In 1999, she went to the Manna House of Prayer in Concordia, Kan., for two months of prayer and spirituality. There was too much strain to go back into nursing, and more lay staff was being hired, she said.

“I was still really undecided what to do,” Sister Joan said. “I came to Hickman to stay the rest of the year, and Sister Mary Agnes was having knee surgery. I felt she really needed help.” She did religious education, RCIA, housekeeping and served as a Hospice volunteer.

“By that time, we knew neither of us needed a full-time job,” Sister Joan said. “We decided to go someplace together.” They moved to McQuady together in 2004.

A good team

Sister Joan said she and Sister Mary Agnes work and live well together.

“I do the manual work, Sister Agnes does the brain work, so we balance,” Sister Joan said. “Both of us are inclined to push for change, we want to see the community grow and enriched.

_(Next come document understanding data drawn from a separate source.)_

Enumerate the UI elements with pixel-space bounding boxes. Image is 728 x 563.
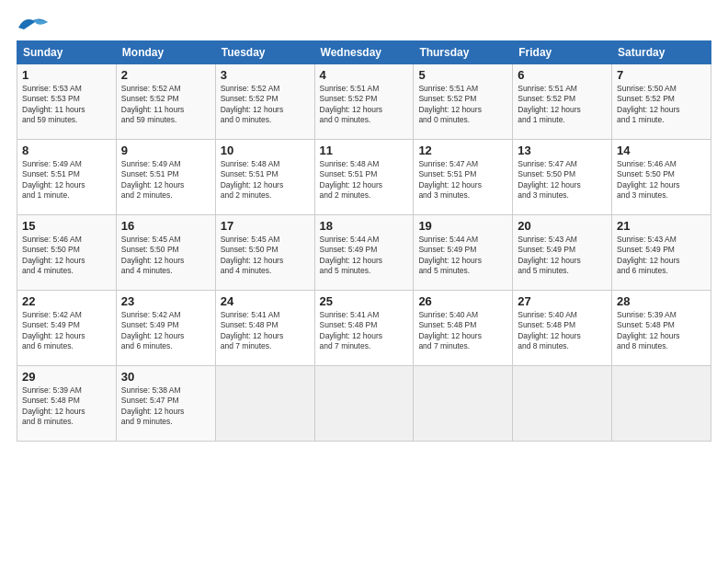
day-number: 9 (121, 144, 210, 157)
day-info: Sunrise: 5:44 AM Sunset: 5:49 PM Dayligh… (418, 235, 507, 277)
day-number: 5 (418, 68, 507, 82)
day-info: Sunrise: 5:41 AM Sunset: 5:48 PM Dayligh… (320, 310, 409, 352)
table-row: 25Sunrise: 5:41 AM Sunset: 5:48 PM Dayli… (314, 291, 414, 366)
table-row: 2Sunrise: 5:52 AM Sunset: 5:52 PM Daylig… (116, 64, 215, 140)
table-row: 19Sunrise: 5:44 AM Sunset: 5:49 PM Dayli… (414, 215, 513, 291)
logo-icon (17, 15, 50, 31)
table-row: 12Sunrise: 5:47 AM Sunset: 5:51 PM Dayli… (414, 140, 513, 215)
day-info: Sunrise: 5:39 AM Sunset: 5:48 PM Dayligh… (22, 385, 111, 428)
table-row: 29Sunrise: 5:39 AM Sunset: 5:48 PM Dayli… (17, 366, 117, 442)
day-number: 1 (22, 68, 111, 82)
day-info: Sunrise: 5:48 AM Sunset: 5:51 PM Dayligh… (320, 159, 409, 201)
day-info: Sunrise: 5:46 AM Sunset: 5:50 PM Dayligh… (22, 235, 111, 277)
day-number: 10 (221, 144, 310, 157)
calendar-body: 1Sunrise: 5:53 AM Sunset: 5:53 PM Daylig… (17, 64, 711, 442)
day-info: Sunrise: 5:49 AM Sunset: 5:51 PM Dayligh… (121, 159, 210, 201)
day-number: 13 (518, 144, 607, 157)
col-sunday: Sunday (17, 41, 117, 64)
day-number: 14 (617, 144, 706, 157)
table-row: 17Sunrise: 5:45 AM Sunset: 5:50 PM Dayli… (215, 215, 314, 291)
day-info: Sunrise: 5:43 AM Sunset: 5:49 PM Dayligh… (617, 235, 706, 277)
table-row: 4Sunrise: 5:51 AM Sunset: 5:52 PM Daylig… (314, 64, 414, 140)
table-row: 10Sunrise: 5:48 AM Sunset: 5:51 PM Dayli… (215, 140, 314, 215)
day-info: Sunrise: 5:52 AM Sunset: 5:52 PM Dayligh… (221, 84, 310, 126)
day-number: 19 (418, 219, 507, 233)
day-number: 30 (121, 370, 210, 384)
table-row (215, 366, 314, 442)
day-number: 3 (221, 68, 310, 82)
day-info: Sunrise: 5:53 AM Sunset: 5:53 PM Dayligh… (22, 84, 111, 126)
day-number: 27 (518, 294, 607, 308)
table-row: 16Sunrise: 5:45 AM Sunset: 5:50 PM Dayli… (116, 215, 215, 291)
table-row: 23Sunrise: 5:42 AM Sunset: 5:49 PM Dayli… (116, 291, 215, 366)
day-info: Sunrise: 5:50 AM Sunset: 5:52 PM Dayligh… (617, 84, 706, 126)
col-friday: Friday (513, 41, 612, 64)
day-info: Sunrise: 5:52 AM Sunset: 5:52 PM Dayligh… (121, 84, 210, 126)
day-number: 16 (121, 219, 210, 233)
calendar-week-4: 22Sunrise: 5:42 AM Sunset: 5:49 PM Dayli… (17, 291, 711, 366)
day-info: Sunrise: 5:45 AM Sunset: 5:50 PM Dayligh… (121, 235, 210, 277)
header (17, 17, 711, 31)
table-row: 24Sunrise: 5:41 AM Sunset: 5:48 PM Dayli… (215, 291, 314, 366)
table-row: 15Sunrise: 5:46 AM Sunset: 5:50 PM Dayli… (17, 215, 117, 291)
table-row (513, 366, 612, 442)
day-number: 18 (320, 219, 409, 233)
table-row: 30Sunrise: 5:38 AM Sunset: 5:47 PM Dayli… (116, 366, 215, 442)
col-saturday: Saturday (612, 41, 711, 64)
calendar-week-2: 8Sunrise: 5:49 AM Sunset: 5:51 PM Daylig… (17, 140, 711, 215)
table-row: 3Sunrise: 5:52 AM Sunset: 5:52 PM Daylig… (215, 64, 314, 140)
table-row: 1Sunrise: 5:53 AM Sunset: 5:53 PM Daylig… (17, 64, 117, 140)
day-number: 11 (320, 144, 409, 157)
table-row: 8Sunrise: 5:49 AM Sunset: 5:51 PM Daylig… (17, 140, 117, 215)
table-row (314, 366, 414, 442)
day-number: 8 (22, 144, 111, 157)
day-number: 24 (221, 294, 310, 308)
calendar-week-3: 15Sunrise: 5:46 AM Sunset: 5:50 PM Dayli… (17, 215, 711, 291)
table-row: 20Sunrise: 5:43 AM Sunset: 5:49 PM Dayli… (513, 215, 612, 291)
day-number: 2 (121, 68, 210, 82)
day-info: Sunrise: 5:39 AM Sunset: 5:48 PM Dayligh… (617, 310, 706, 352)
header-row: Sunday Monday Tuesday Wednesday Thursday… (17, 41, 711, 64)
day-info: Sunrise: 5:51 AM Sunset: 5:52 PM Dayligh… (418, 84, 507, 126)
col-tuesday: Tuesday (215, 41, 314, 64)
table-row: 21Sunrise: 5:43 AM Sunset: 5:49 PM Dayli… (612, 215, 711, 291)
day-info: Sunrise: 5:51 AM Sunset: 5:52 PM Dayligh… (518, 84, 607, 126)
day-info: Sunrise: 5:47 AM Sunset: 5:51 PM Dayligh… (418, 159, 507, 201)
day-info: Sunrise: 5:44 AM Sunset: 5:49 PM Dayligh… (320, 235, 409, 277)
table-row: 6Sunrise: 5:51 AM Sunset: 5:52 PM Daylig… (513, 64, 612, 140)
col-wednesday: Wednesday (314, 41, 414, 64)
day-number: 26 (418, 294, 507, 308)
table-row: 22Sunrise: 5:42 AM Sunset: 5:49 PM Dayli… (17, 291, 117, 366)
calendar-week-1: 1Sunrise: 5:53 AM Sunset: 5:53 PM Daylig… (17, 64, 711, 140)
table-row: 11Sunrise: 5:48 AM Sunset: 5:51 PM Dayli… (314, 140, 414, 215)
table-row: 27Sunrise: 5:40 AM Sunset: 5:48 PM Dayli… (513, 291, 612, 366)
table-row (612, 366, 711, 442)
page: Sunday Monday Tuesday Wednesday Thursday… (0, 0, 728, 563)
table-row: 18Sunrise: 5:44 AM Sunset: 5:49 PM Dayli… (314, 215, 414, 291)
table-row: 28Sunrise: 5:39 AM Sunset: 5:48 PM Dayli… (612, 291, 711, 366)
table-row: 26Sunrise: 5:40 AM Sunset: 5:48 PM Dayli… (414, 291, 513, 366)
day-info: Sunrise: 5:49 AM Sunset: 5:51 PM Dayligh… (22, 159, 111, 201)
day-number: 20 (518, 219, 607, 233)
table-row: 9Sunrise: 5:49 AM Sunset: 5:51 PM Daylig… (116, 140, 215, 215)
day-info: Sunrise: 5:45 AM Sunset: 5:50 PM Dayligh… (221, 235, 310, 277)
day-info: Sunrise: 5:43 AM Sunset: 5:49 PM Dayligh… (518, 235, 607, 277)
col-thursday: Thursday (414, 41, 513, 64)
table-row: 5Sunrise: 5:51 AM Sunset: 5:52 PM Daylig… (414, 64, 513, 140)
day-number: 22 (22, 294, 111, 308)
day-info: Sunrise: 5:47 AM Sunset: 5:50 PM Dayligh… (518, 159, 607, 201)
logo (17, 17, 50, 31)
table-row: 14Sunrise: 5:46 AM Sunset: 5:50 PM Dayli… (612, 140, 711, 215)
day-info: Sunrise: 5:46 AM Sunset: 5:50 PM Dayligh… (617, 159, 706, 201)
calendar-table: Sunday Monday Tuesday Wednesday Thursday… (17, 40, 711, 442)
day-number: 25 (320, 294, 409, 308)
col-monday: Monday (116, 41, 215, 64)
day-number: 6 (518, 68, 607, 82)
day-info: Sunrise: 5:38 AM Sunset: 5:47 PM Dayligh… (121, 385, 210, 428)
day-info: Sunrise: 5:42 AM Sunset: 5:49 PM Dayligh… (22, 310, 111, 352)
table-row: 7Sunrise: 5:50 AM Sunset: 5:52 PM Daylig… (612, 64, 711, 140)
day-number: 21 (617, 219, 706, 233)
day-number: 28 (617, 294, 706, 308)
day-number: 12 (418, 144, 507, 157)
day-number: 23 (121, 294, 210, 308)
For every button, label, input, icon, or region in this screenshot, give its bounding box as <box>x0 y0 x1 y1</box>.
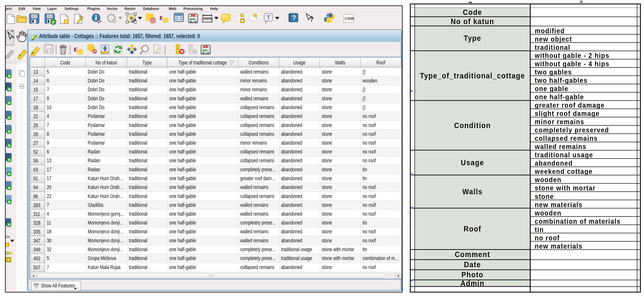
svg-text:T: T <box>266 14 270 21</box>
svg-text:CSW: CSW <box>345 16 354 20</box>
svg-text:?: ? <box>310 15 314 23</box>
svg-text:?: ? <box>292 14 296 22</box>
svg-text:ε: ε <box>160 13 163 22</box>
svg-text:ε: ε <box>74 44 78 53</box>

We’ve both been very committed to our elderly members.”

Sister Judith Nell, who along with Sister Julia Head remains close friends with the two sisters, said, “I’ve always been impressed by both of them. I’ve never seen two more selfless people, they give 150 percent all the time. They have an incredible spirit of Saint Angela.”

Sister Julia said the two sisters “have been living examples of what it means to honor the diversity among us and to respect others who have differing opinions and attitudes about what community living means and how it should be done.

“They both have a great sense of humor and can make fun out of many a difficult situation,” Sister Julia said. She noted that they both have a strong appreciation for the crabby cartoon character “Maxine.”

“I think that a person’s ease with laughter says a lot about the inner self,” Sister Julia said. “I so enjoy hearing both Joan and Agnes laugh.

“Their faithfulness to the congregation and its needs, their availability to the people among whom they live are striking examples of the goodness of these two women.

“I feel privileged to have walked alongside these two women who in many ways exemplify the spirit of Saint Angela today,” Sister Julia said. “At least, I feel as if I know Saint Angela a little better because I have had the privilege of sharing conversation and laughter with Joan and Agnes.”